● Records to use
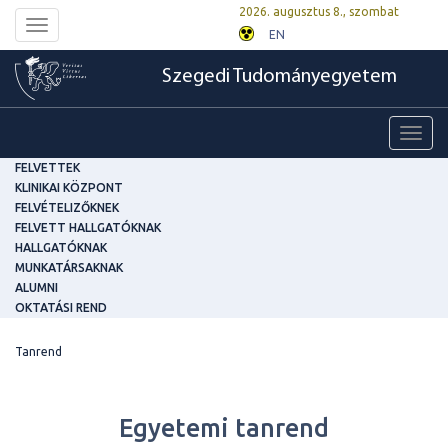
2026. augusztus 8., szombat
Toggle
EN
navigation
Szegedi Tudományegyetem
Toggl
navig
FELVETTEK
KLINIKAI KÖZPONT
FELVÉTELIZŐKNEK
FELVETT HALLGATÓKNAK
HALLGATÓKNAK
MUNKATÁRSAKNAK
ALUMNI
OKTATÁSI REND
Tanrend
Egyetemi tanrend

==

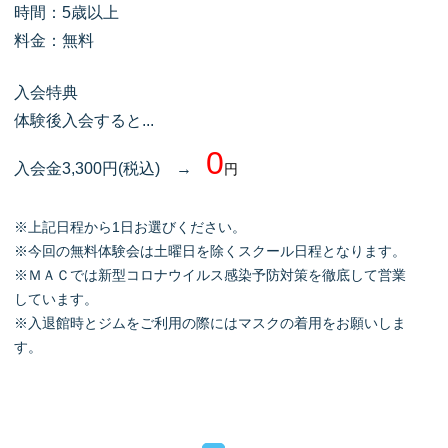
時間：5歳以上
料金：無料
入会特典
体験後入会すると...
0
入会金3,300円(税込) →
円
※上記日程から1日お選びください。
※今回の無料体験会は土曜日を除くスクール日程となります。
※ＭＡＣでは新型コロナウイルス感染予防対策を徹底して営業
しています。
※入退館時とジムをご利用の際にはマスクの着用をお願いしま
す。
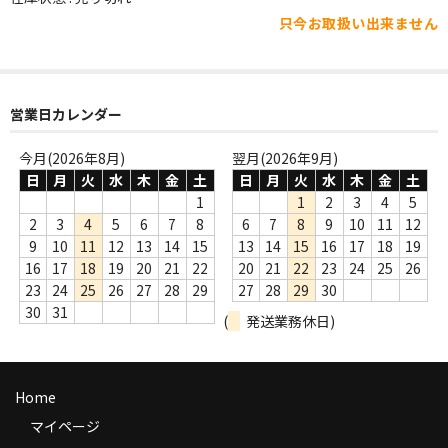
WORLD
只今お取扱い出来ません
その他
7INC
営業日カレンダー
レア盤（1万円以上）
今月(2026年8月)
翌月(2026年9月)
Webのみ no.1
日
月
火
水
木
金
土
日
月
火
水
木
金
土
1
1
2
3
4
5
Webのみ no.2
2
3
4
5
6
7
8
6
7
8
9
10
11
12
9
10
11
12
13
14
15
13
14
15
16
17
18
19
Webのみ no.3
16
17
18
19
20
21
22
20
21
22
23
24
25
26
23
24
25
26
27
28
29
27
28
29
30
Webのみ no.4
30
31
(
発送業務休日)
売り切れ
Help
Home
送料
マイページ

● Problem to solve
Please copy each line of the records above in which the word "Webのみ" can be found.

● Your response
Webのみ no.1
Webのみ no.2
Webのみ no.3
Webのみ no.4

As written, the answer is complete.